La bataille est rude dans la capitale, Bangui. Combats de rue et bombardements à l'aveugle remplissent les hôpitaux de civils, comme ce petit garçon de 7 ans rencontré sur un lit sans matelas, branché à quelques fils dont on ne sait si ils le reliaient à la vie où ou à la mort. La rébellion s'essouffle. Elle se replie à plusieurs dizaines de kilomètres dans l'espoir de regagner des forces pour l'estocade finale. L'heure est à la vengeance. Le président en sursis lance un contre offensive. Les troupes congolaises ont carte blanche. Les dieux ont toujours soif disait Anatole France, mais ils ont faim aussi. Les droits de la guerre sont alors piétinés par ses combattants de circonstance que l'on laisse, sans contrainte, rétribuer sur la bête leurs actes de mort. La population civile, considérée comme complice des rebelles, devient la cible vulnérable des soldats criminels.

Le bruit du moteur s'arrête. Trois pierres au milieu de la route servent de barrage. Des gamins, bandeaux rouge à la tête, sandales aux pieds, Kalachnikov en bandoulière, demandent notre identité. Leurs yeux – sans rêve ni avenir, sont enivrés de chanvre. On passe...de l'autre côté du miroir.

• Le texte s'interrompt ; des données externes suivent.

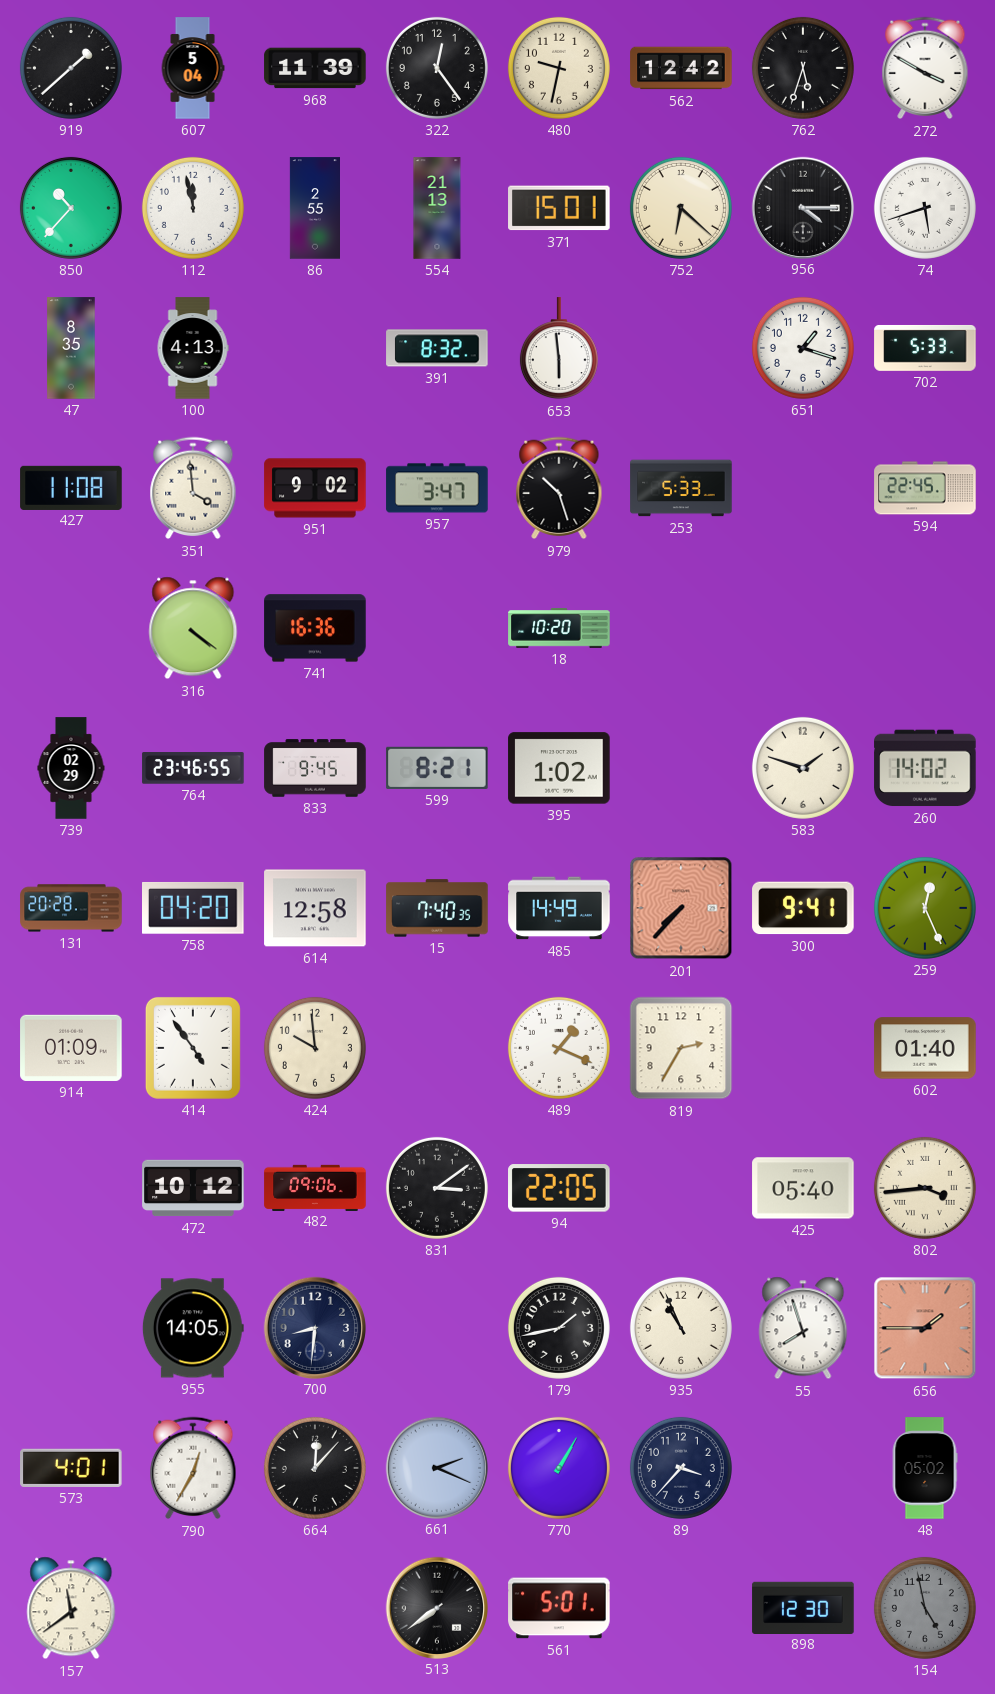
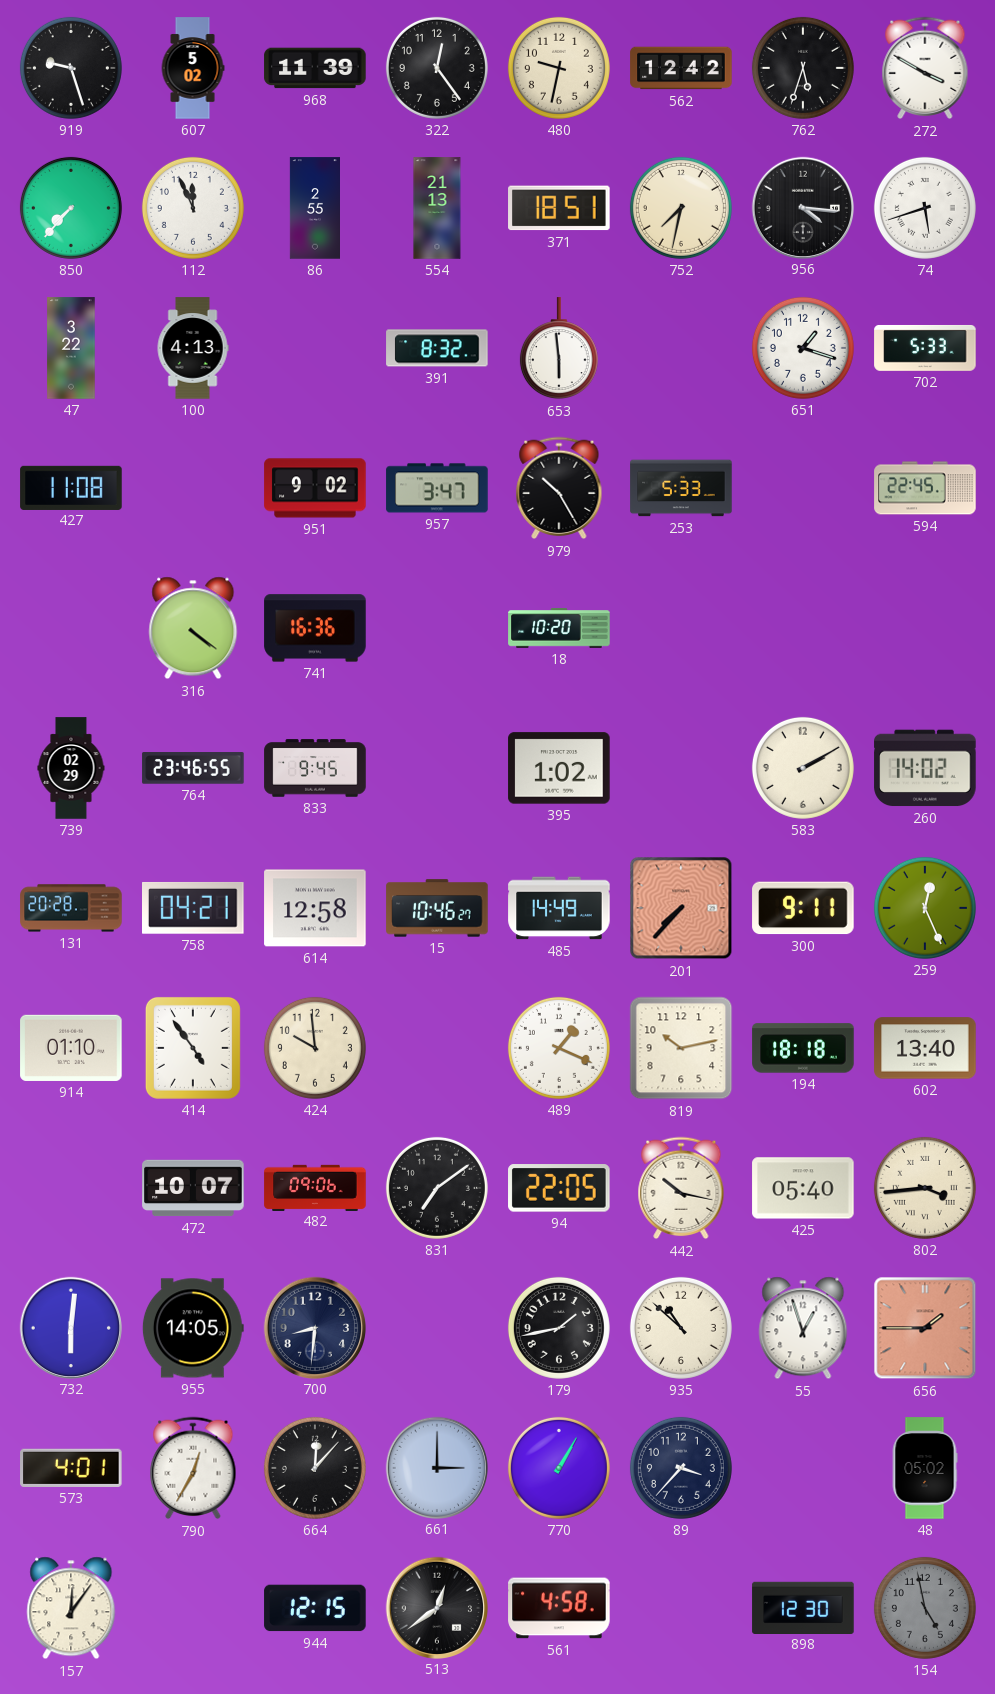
919: 1:38 -> 9:27
607: 5:04 -> 5:02
850: 10:37 -> 7:37
112: 11:58 -> 11:56
371: 15:01 -> 18:51
752: 6:22 -> 7:32
956: 4:15 -> 4:16
47: 8:35 -> 3:22
351: 3:59 -> none
979: 10:27 -> 10:25
599: 8:21 -> none
583: 1:48 -> 2:10
758: 04:20 -> 04:21
15: 7:40 -> 10:46
300: 9:41 -> 9:11
914: 01:09 -> 01:10
819: 2:35 -> 10:13
194: none -> 18:18
602: 01:40 -> 13:40
472: 10:12 -> 10:07
831: 3:09 -> 7:09
442: none -> 10:17
732: none -> 6:01
935: 10:56 -> 10:52
55: 7:57 -> 12:57
661: 2:19 -> 3:00
157: 11:39 -> 12:06
944: none -> 12:15
513: 7:39 -> 12:39
561: 5:01 -> 4:58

Les témoignages recueillis sont indescriptibles. Le corps des femmes sont devenus des champs de bataille. Les hommes tués, humiliés, émasculés. De charniers en charniers, les récits décrivent l'ignoble. Un nom revient comme un refrain morbide : Jean-Pierre Bemba. Ce chef rebelle congolais qui a vendu ses enfants pour les transformer en automates sanguinaires.

Nous sommes revenus plusieurs fois dans ce pays pour essayer de comprendre le pire, lever le voile sur ce qui s'est passé et établir les responsabilités. Les victimes continuent de souffrir la double peine de l'indifférence et de la stigmatisation. La justice ne veut pas les entendre. De l'autre côté du fleuve Oubangi, comme une ultime souffrance, Bemba est nommé vice-président. Il se présente aux présidentielles mais perd de peu la magistrature suprême.

Impossible de perdre espoir. On pense à ses femmes qui luttent sans merci pour retrouver dignité et avenir. On démultiplie les appels au secours. On s'en remet à la justice internationale. Elle hésite. On se bagarre. Elle nous écoute.

Le 25 mars 2008, Jean-Pierre Bemba est arrêté en Belgique. Il devrait être transféré devant la Cour pénale internationale. Une victime crie sur les ondes : “J'ai l'impression de revivre”. Nous aussi.

dimanche 18 mai 2008

Florilège

Quelques jours paisibles, ensoleillés, dans ce Damuso de Panté. Couscous de poisson et raviolis de Giovanna. Grappa du Nuccio. On se prélasse sur le port. La panda nous trimballe vers le lac volcanique, à Khamma et ailleurs. On se lance, file chez l'architecte, et lui présente nos envies dessinées sur un coin de table. Le projet prend forme. On est heureux. Vous êtes tous invités le 25 août 2010 à taper la pétanque et manger la pizza sous les canisses de notre prochain bonheur.

Vol overbooké. 24 heures d'attente. Arrivée à Johannesbourg. Pas de connection vers le Swaziland. J'y vais en bus. 5 heures pour arriver dans ce royaume de fou, sorte d'Eldorado pour Afrikaners en mal de golf et de casino. Les zulus perpétuent leur tradition parqués dans des villages culturels où de grosses blanches s'étonnent que les danseurs aient copié Johnny Clegg.

Je m'y trouve une nouvelle fois pour une mission de l'internationale contestataire. Les Ong interpellent les Etats. Ceux-ci se moquent du monde.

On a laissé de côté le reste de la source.